Conservatives have argued for decades that the capital-gains tax should be indexed to inflation. When George H. W. Bush was president, some conservatives argued that he could interpret the tax laws in a way that let him adopt this policy without a vote of Congress. Now that Larry Kudlow is director of the National Economic Council, this effort could be revived.
At Bloomberg View today, I take up two questions: Should capital-gains taxes be indexed to inflation? And should the executive branch implement this policy on its own? My answers are yes and no, respectively.
Here I want to elaborate on one point. I suggest in the Bloomberg article that having the president go it alone on capital gains would conflict with conservatives’ growing distrust of executive-branch legislating. But the problem is a little more specific than that.
Conservatives have been moving away from the idea, known as “Chevron deference,” that the courts should in most circumstances accept the executive branch’s reading of the law. In his last years, Justice Antonin Scalia seemed to turn against the idea, and the newest justice, Neil Gorsuch, is a critic. Senator Mike Lee’s Separation of Powers Act attempts to do away with Chevron deference altogether.
The view that the president can index the capital-gains tax to inflation is, however, heavily based on Chevron deference. See, for example, this law-review article, which is the most detailed recent case for that view.

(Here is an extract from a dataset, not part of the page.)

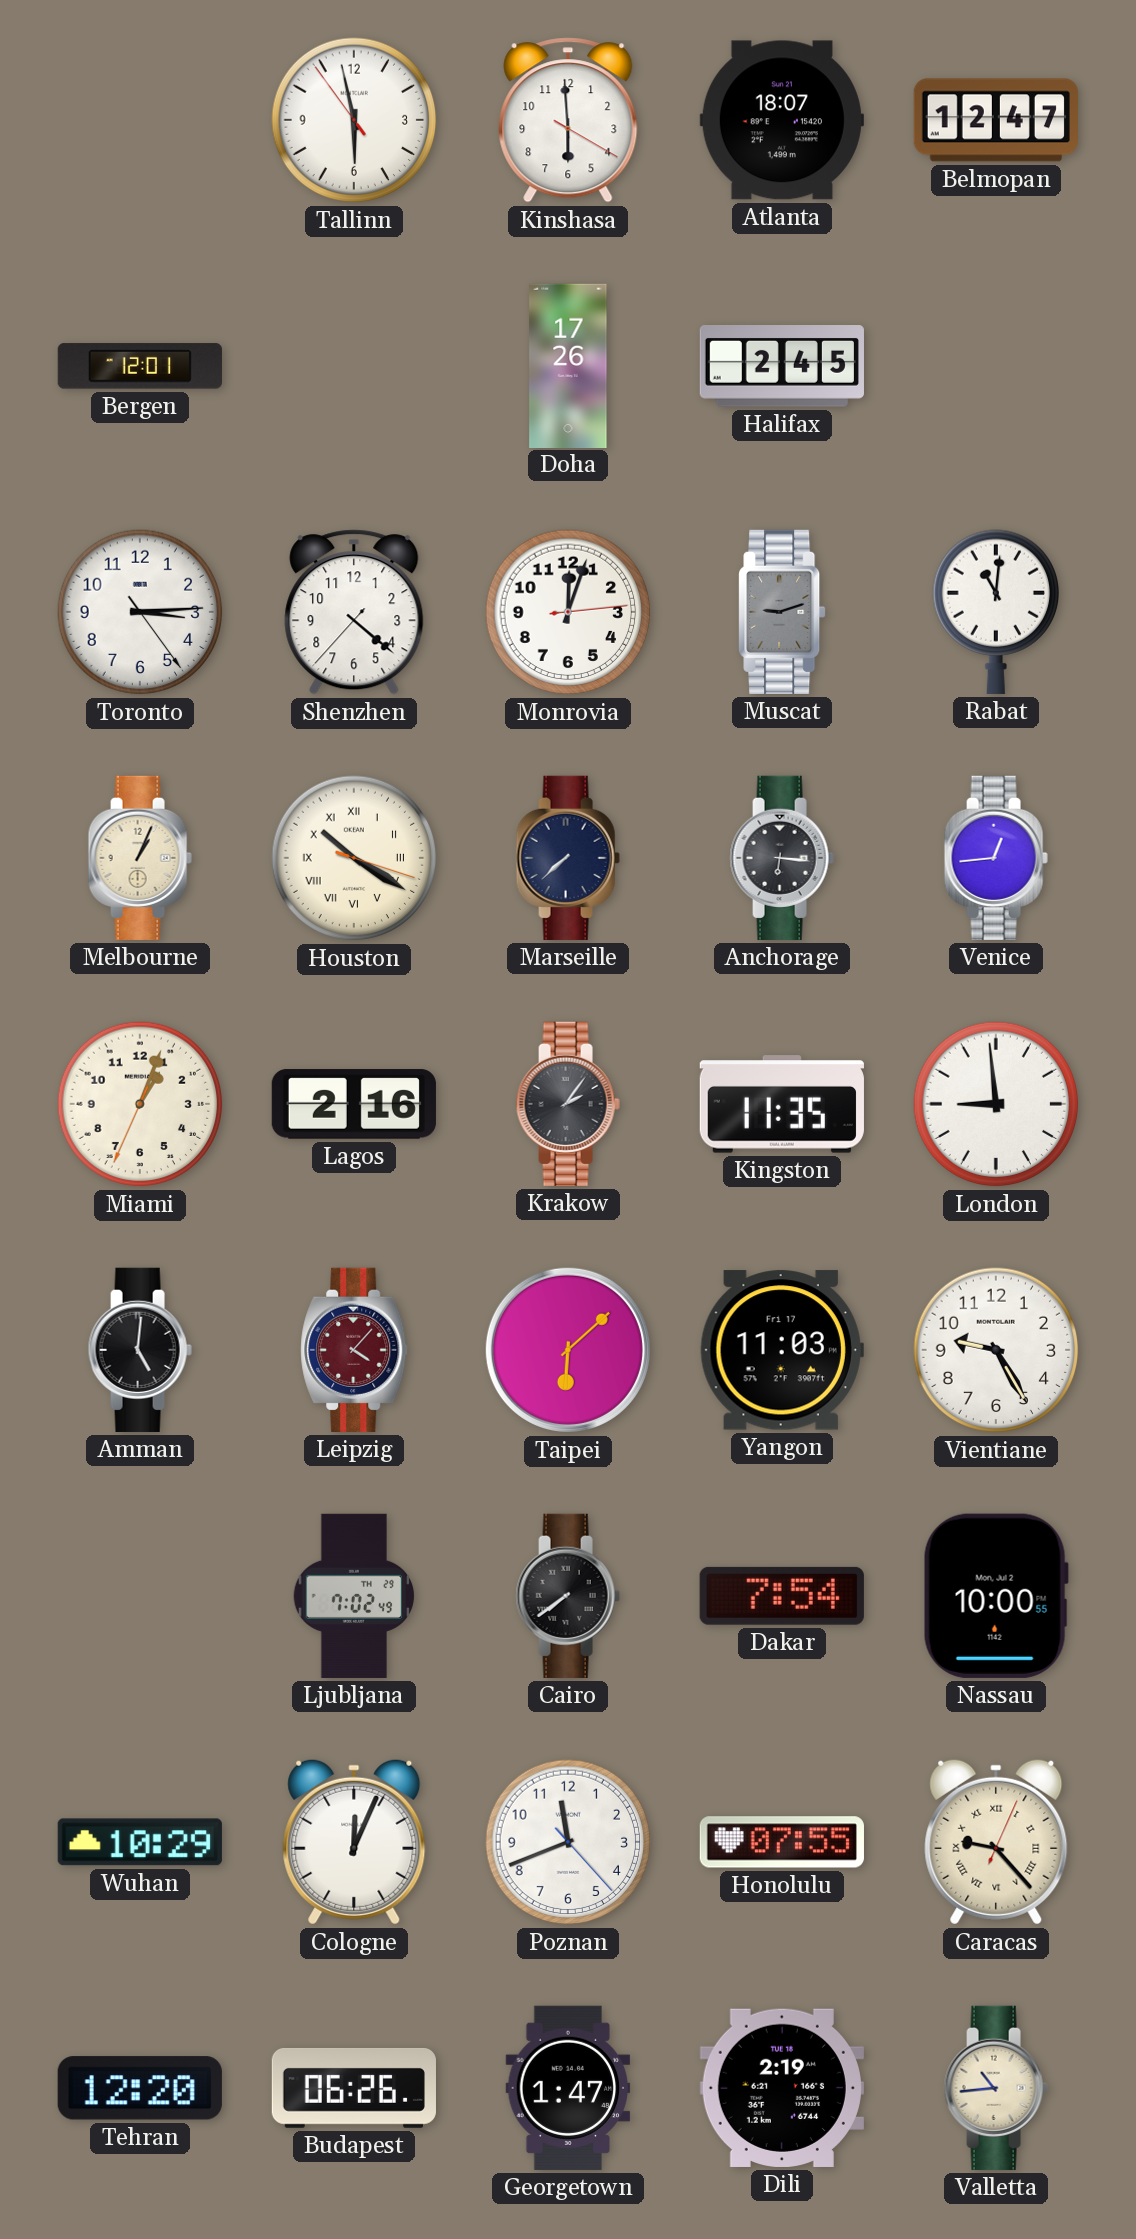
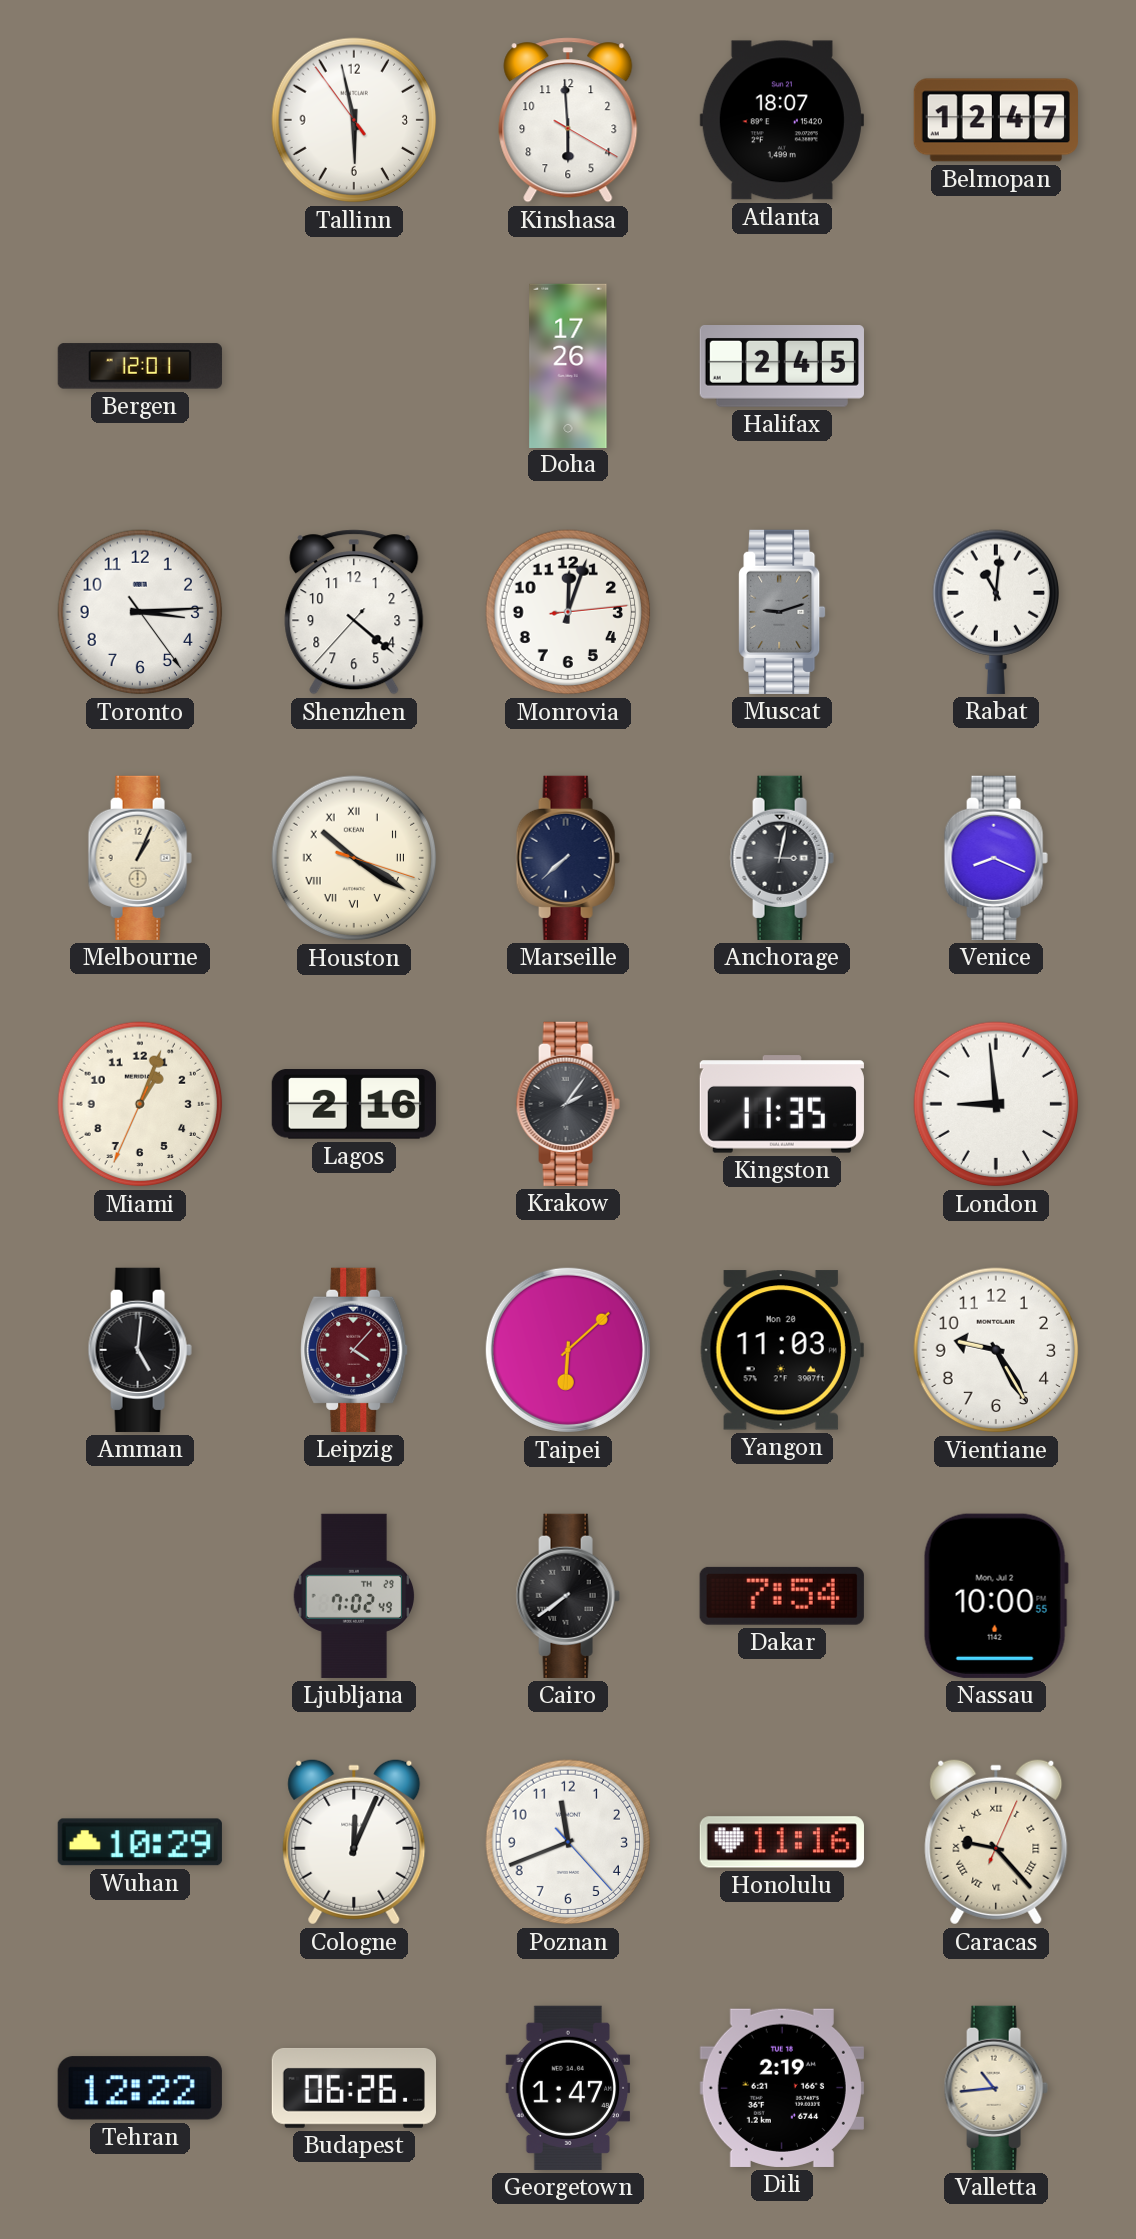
Anchorage: 6:16 -> 3:02
Venice: 12:44 -> 8:19
Yangon date: Fri 17 -> Mon 20
Honolulu: 07:55 -> 11:16
Tehran: 12:20 -> 12:22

The argument runs as follows: The relevant statute contains ambiguous language about the “cost” of the initial purchase of an asset; that language could be read to mean the inflation-adjusted cost; the courts would be obliged to respect an executive-branch determination to read it that way. Eliminate that deference, and instead the question for the courts would be: Is inflation-adjusted cost the best possible reading of “cost”? It’s a much higher hurdle for the executive to overcome.